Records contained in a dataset
--- --- ---
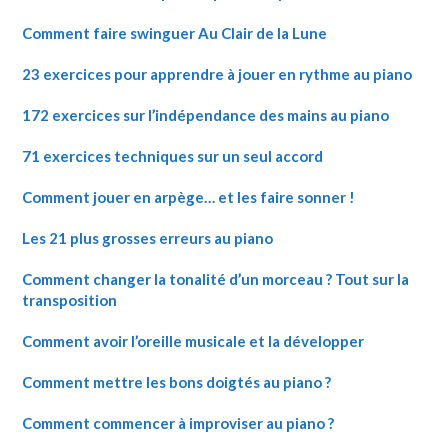
Comment faire swinguer Au Clair de la Lune
23 exercices pour apprendre à jouer en rythme au piano
172 exercices sur l’indépendance des mains au piano
71 exercices techniques sur un seul accord
Comment jouer en arpège… et les faire sonner !
Les 21 plus grosses erreurs au piano
Comment changer la tonalité d’un morceau ? Tout sur la
transposition
Comment avoir l’oreille musicale et la développer
Comment mettre les bons doigtés au piano ?
Comment commencer à improviser au piano ?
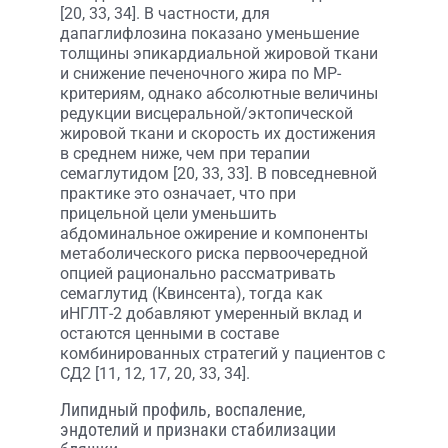
[20, 33, 34]. В частности, для
дапаглифлозина показано уменьшение
толщины эпикардиальной жировой ткани
и снижение печеночного жира по МР-
критериям, однако абсолютные величины
редукции висцеральной/эктопической
жировой ткани и скорость их достижения
в среднем ниже, чем при терапии
семаглутидом [20, 33, 33]. В повседневной
практике это означает, что при
прицельной цели уменьшить
абдоминальное ожирение и компоненты
метаболического риска первоочередной
опцией рационально рассматривать
семаглутид (Квинсента), тогда как
иНГЛТ-2 добавляют умеренный вклад и
остаются ценными в составе
комбинированных стратегий у пациентов с
СД2 [11, 12, 17, 20, 33, 34].
Липидный профиль, воспаление,
эндотелий и признаки стабилизации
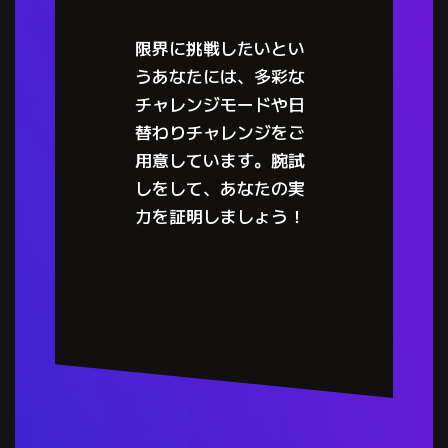
限界に挑戦したいとい
うあなたには、多彩な
チャレンジモードや日
替わりチャレンジをご
用意しています。腕試
しをして、あなたの実
力を証明しましょう！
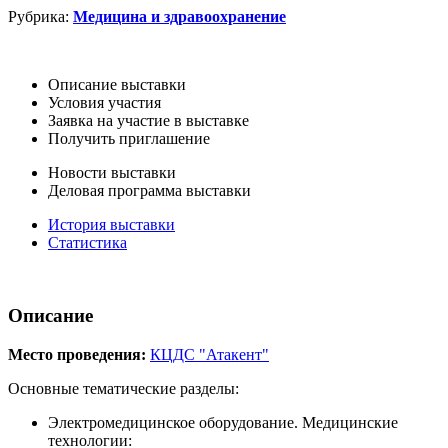
Рубрика:
Медицина и здравоохранение
Описание выставки
Условия участия
Заявка на участие в выставке
Получить приглашение
Новости выставки
Деловая программа выставки
История выставки
Статистика
Описание
Место проведения:
КЦДС "Атакент"
Основные тематические разделы:
Электромедицинское оборудование. Медицинские
технологии:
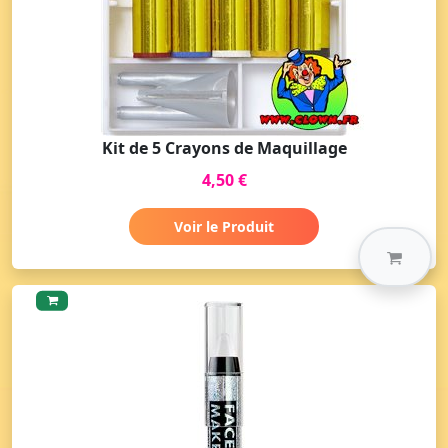
Kit de 5 Crayons de Maquillage
4,50 €
Voir le Produit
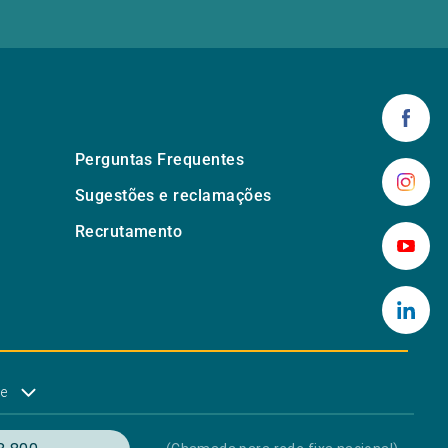
Perguntas Frequentes
Sugestões e reclamações
Recrutamento
de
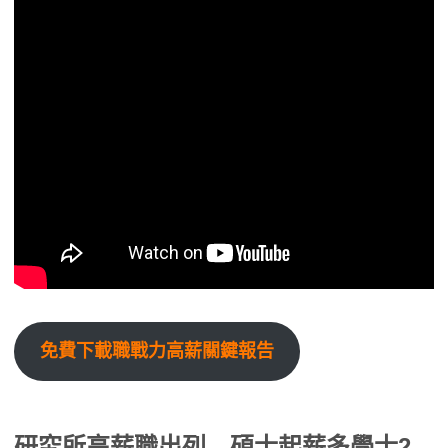
免費下載職戰力高薪關鍵報告
研究所高薪職出列 碩士起薪多學士2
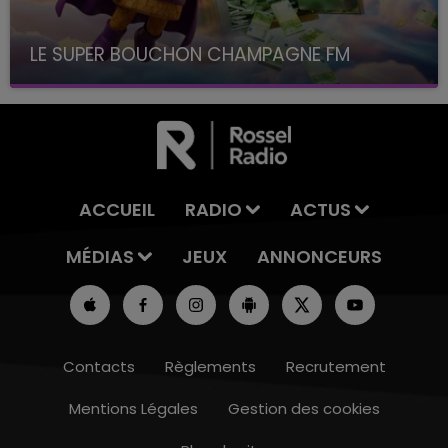
LE SUPER BOUCHON CHAMPAGNE FM
avec La Famille Champagne FM, à 8H10
ACCUEIL
RADIO
ACTUS
MÉDIAS
JEUX
ANNONCEURS
Contacts
Règlements
Recrutement
Mentions Légales
Gestion des cookies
--- --- ---
● Problem description
Leave out each picture and extract the lines from the one containing "Описание выставки" through the end of the records above, inclusive, exactly as they stand.

● Solution to this exercise
Описание выставки
Условия участия
Заявка на участие в выставке
Получить приглашение
Новости выставки
Деловая программа выставки
История выставки
Статистика
Описание
Место проведения:
КЦДС "Атакент"
Основные тематические разделы:
Электромедицинское оборудование. Медицинские
технологии:
Kit de 5 Crayons de Maquillage
4,50 €
Voir le Produit
Perguntas Frequentes
Sugestões e reclamações
Recrutamento
de
免費下載職戰力高薪關鍵報告
研究所高薪職出列 碩士起薪多學士2
LE SUPER BOUCHON CHAMPAGNE FM
avec La Famille Champagne FM, à 8H10
ACCUEIL
RADIO
ACTUS
MÉDIAS
JEUX
ANNONCEURS
Contacts
Règlements
Recrutement
Mentions Légales
Gestion des cookies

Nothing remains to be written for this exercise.